The Canadian government seems to be sticking to its deadline of July 2018 for nationwide cannabis legalization despite pleas from the country’s police services to hit the brakes.
“I think it’s important that we focus on getting this job done as quickly as we are able,” said Bill Blair, parliamentary secretary to the Minister of Justice and the federal point-man on cannabis, following concerns raised by police groups this week.
“We’ve established a pretty tight timeline, a difficult timeline, but that challenge is I think, an important one and everybody is working hard to get it done.”
On Tuesday, officials from the Canadian Association of Chiefs of Police, Ontario Provincial Police and the Saskatoon Police Service were among dozens to testify to the House of Commons health committee as it studies the government’s bill to legalize cannabis.
Police claimed there is no chance they will be ready to enforce new cannabis laws by next summer, saying they need more time to train officers, increase public education and boost the number of officers certified to conduct roadside drug impaired driving testing.
There are only 83 Ontario Provincial Police (OPP) officers with the drug-impaired driving recognition training, said OPP deputy commissioner for investigations and organized crime Rick Barnum. The force estimates it will need at least 400 to 500 in total. The Canadian Association of Chiefs of Police said there must be at least 2,000 officers with the training nationwide, up from roughly 600 now.
Police also believe the feds should reconsider allowing people to grow up to four of their cannabis plants, not only because it will be difficult and expensive to enforce but because it will allegedly increase access to youth.
"Why do you need home grows when we're going to have a good system to access marijuana legally?" said Barnum.
Legalization will bring many new problems, added police, including an expected rise in complaints about neighbours owning cannabis plants, suspected grow-ops and robberies and home invasions.

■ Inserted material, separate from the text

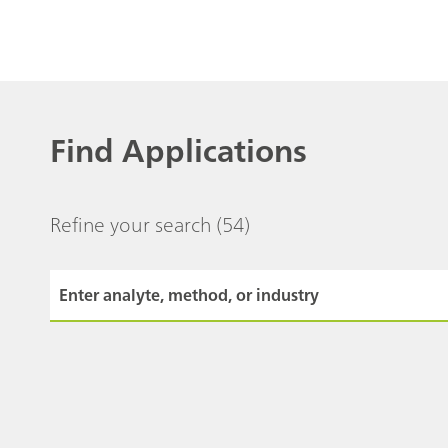
Find Applications
Refine your search
(54)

One thing the police did feel optimistically about? The Ontario government’s plan for legalization, which includes up 150 provincial cannabis stores managed by the Liquor Control Board of Ontario by 2020 and a minimum age of 19 for purchase.
Barnum said this plan will ensure anyone selling cannabis is adequately regulated and subjected to thorough background checks.
While acknowledging that significant work is needed to meet the "target date" of July 2018, Blair said the current situation is "unacceptable."
He said the legalization rollout will become clearer for police once all the provinces and territories announce their individual plans.
The Canadian government recently announced that $274 million has been budgeted to help police and border officials enforce the new cannabis laws.